#### [WHAT THE TASK REQUIRES]
Nothing but a number should be given: how many lines in the entries below include the string "Placemaking".

[Extracted data entries]
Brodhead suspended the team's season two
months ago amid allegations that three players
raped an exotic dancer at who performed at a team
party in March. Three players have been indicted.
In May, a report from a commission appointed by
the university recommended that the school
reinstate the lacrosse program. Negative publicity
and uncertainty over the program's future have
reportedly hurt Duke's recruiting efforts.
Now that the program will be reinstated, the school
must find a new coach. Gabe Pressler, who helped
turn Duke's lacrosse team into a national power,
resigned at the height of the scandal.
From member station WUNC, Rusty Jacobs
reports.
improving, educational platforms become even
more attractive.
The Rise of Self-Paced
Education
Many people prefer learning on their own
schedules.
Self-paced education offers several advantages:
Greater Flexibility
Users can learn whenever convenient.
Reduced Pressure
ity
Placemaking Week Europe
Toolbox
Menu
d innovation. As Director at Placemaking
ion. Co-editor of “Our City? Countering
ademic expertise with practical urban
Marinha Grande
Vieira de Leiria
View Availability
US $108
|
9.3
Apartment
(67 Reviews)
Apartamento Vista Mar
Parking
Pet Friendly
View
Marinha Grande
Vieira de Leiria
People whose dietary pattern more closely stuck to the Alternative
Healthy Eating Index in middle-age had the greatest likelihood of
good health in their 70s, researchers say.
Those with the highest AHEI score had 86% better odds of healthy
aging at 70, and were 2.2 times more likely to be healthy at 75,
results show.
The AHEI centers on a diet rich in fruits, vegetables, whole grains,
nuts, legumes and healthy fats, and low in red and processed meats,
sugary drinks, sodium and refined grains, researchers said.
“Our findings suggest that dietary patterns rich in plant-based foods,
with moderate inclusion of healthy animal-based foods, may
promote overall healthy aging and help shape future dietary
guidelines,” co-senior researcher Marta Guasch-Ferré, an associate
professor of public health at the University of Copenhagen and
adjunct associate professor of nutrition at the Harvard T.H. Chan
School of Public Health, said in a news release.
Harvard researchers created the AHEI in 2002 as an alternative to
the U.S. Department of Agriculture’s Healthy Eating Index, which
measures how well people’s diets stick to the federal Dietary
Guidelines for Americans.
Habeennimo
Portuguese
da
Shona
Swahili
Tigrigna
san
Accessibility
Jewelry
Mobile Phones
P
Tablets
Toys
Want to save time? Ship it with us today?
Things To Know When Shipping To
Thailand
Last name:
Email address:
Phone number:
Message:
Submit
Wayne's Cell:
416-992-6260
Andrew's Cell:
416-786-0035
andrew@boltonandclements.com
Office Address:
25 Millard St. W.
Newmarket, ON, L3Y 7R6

#### [OUTPUT BELOW]
2